(Work request) Set down exactly the lines in the records below that run from the line with "Cosuri pentru Biciclete" to the line with "Protectii Cadru", inclusive, and nothing more.

Recorded information Block Start

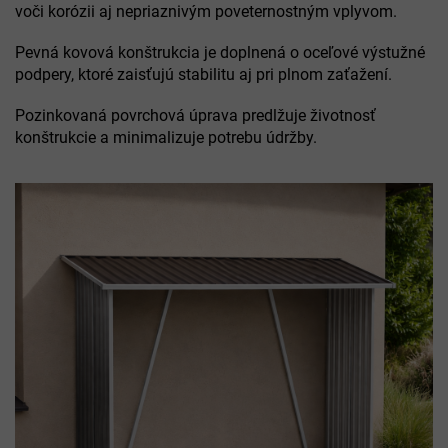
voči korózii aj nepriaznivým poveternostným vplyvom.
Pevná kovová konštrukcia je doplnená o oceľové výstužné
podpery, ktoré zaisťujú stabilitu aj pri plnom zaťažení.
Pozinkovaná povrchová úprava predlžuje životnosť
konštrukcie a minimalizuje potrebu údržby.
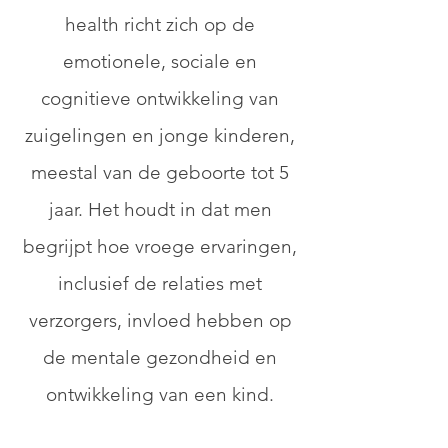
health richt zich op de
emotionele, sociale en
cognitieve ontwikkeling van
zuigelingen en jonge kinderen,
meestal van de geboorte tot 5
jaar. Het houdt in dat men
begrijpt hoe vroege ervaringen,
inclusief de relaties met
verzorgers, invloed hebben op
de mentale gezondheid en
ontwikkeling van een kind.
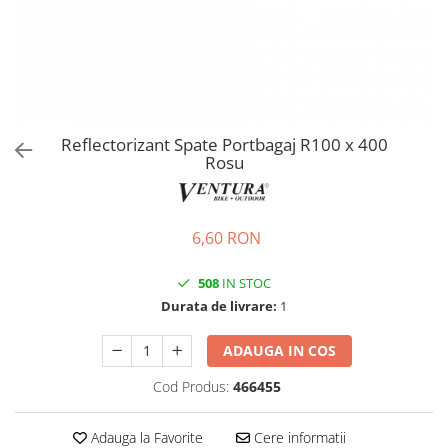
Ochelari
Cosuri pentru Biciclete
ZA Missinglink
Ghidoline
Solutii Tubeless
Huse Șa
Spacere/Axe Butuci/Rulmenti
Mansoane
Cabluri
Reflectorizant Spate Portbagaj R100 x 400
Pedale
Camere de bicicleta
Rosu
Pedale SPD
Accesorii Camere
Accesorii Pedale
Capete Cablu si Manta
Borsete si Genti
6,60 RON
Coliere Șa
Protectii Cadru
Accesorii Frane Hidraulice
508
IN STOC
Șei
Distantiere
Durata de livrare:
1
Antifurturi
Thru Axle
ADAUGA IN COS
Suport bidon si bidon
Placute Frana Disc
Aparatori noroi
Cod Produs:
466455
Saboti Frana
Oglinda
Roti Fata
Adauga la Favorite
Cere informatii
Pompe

Recorded information Block End
Recorded information Block Start

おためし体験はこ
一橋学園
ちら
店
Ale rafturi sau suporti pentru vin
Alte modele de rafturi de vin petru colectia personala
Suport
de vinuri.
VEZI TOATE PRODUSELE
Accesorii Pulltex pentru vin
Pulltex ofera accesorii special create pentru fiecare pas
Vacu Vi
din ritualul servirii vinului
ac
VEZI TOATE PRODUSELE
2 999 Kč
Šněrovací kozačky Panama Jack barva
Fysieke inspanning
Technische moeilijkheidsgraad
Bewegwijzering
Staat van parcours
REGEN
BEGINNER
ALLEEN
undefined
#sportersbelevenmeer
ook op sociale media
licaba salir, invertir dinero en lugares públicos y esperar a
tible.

Recorded information Block End
Recorded information Block Start

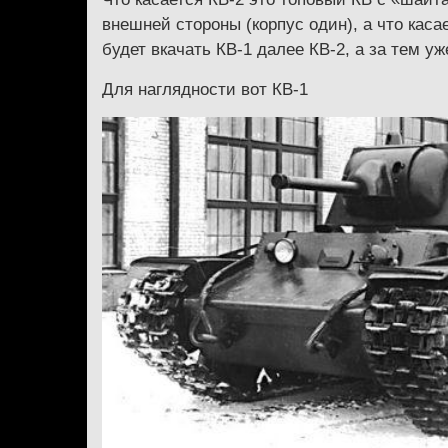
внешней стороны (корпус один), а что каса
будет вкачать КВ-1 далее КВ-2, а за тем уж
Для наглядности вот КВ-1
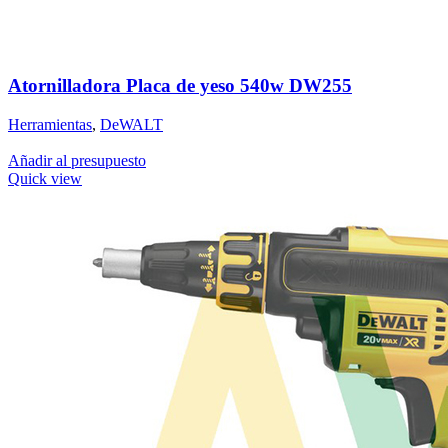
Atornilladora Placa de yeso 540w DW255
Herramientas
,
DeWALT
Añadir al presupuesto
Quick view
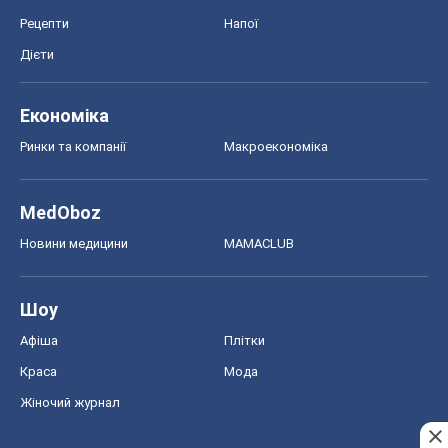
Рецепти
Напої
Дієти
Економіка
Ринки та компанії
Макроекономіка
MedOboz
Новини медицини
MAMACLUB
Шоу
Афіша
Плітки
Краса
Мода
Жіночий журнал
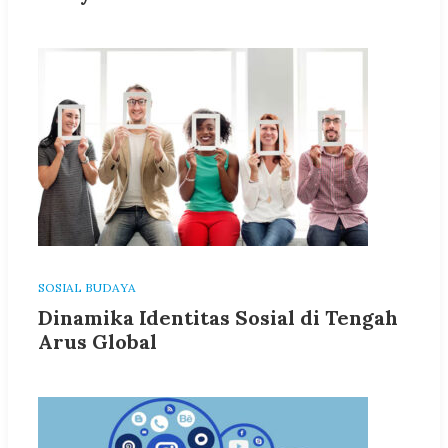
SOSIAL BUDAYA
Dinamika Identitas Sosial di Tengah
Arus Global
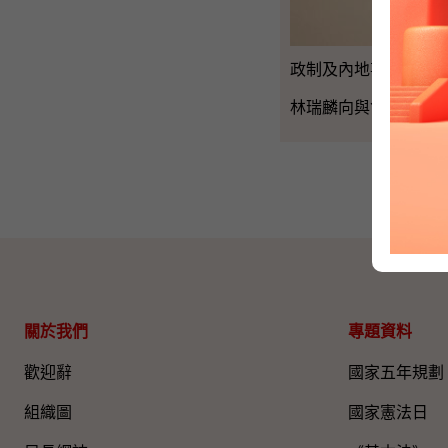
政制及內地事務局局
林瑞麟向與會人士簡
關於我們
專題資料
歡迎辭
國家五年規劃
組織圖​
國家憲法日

Recorded information Block End

(Output for this exercise)
Cosuri pentru Biciclete
ZA Missinglink
Ghidoline
Solutii Tubeless
Huse Șa
Spacere/Axe Butuci/Rulmenti
Mansoane
Cabluri
Reflectorizant Spate Portbagaj R100 x 400
Pedale
Camere de bicicleta
Rosu
Pedale SPD
Accesorii Camere
Accesorii Pedale
Capete Cablu si Manta
Borsete si Genti
6,60 RON
Coliere Șa
Protectii Cadru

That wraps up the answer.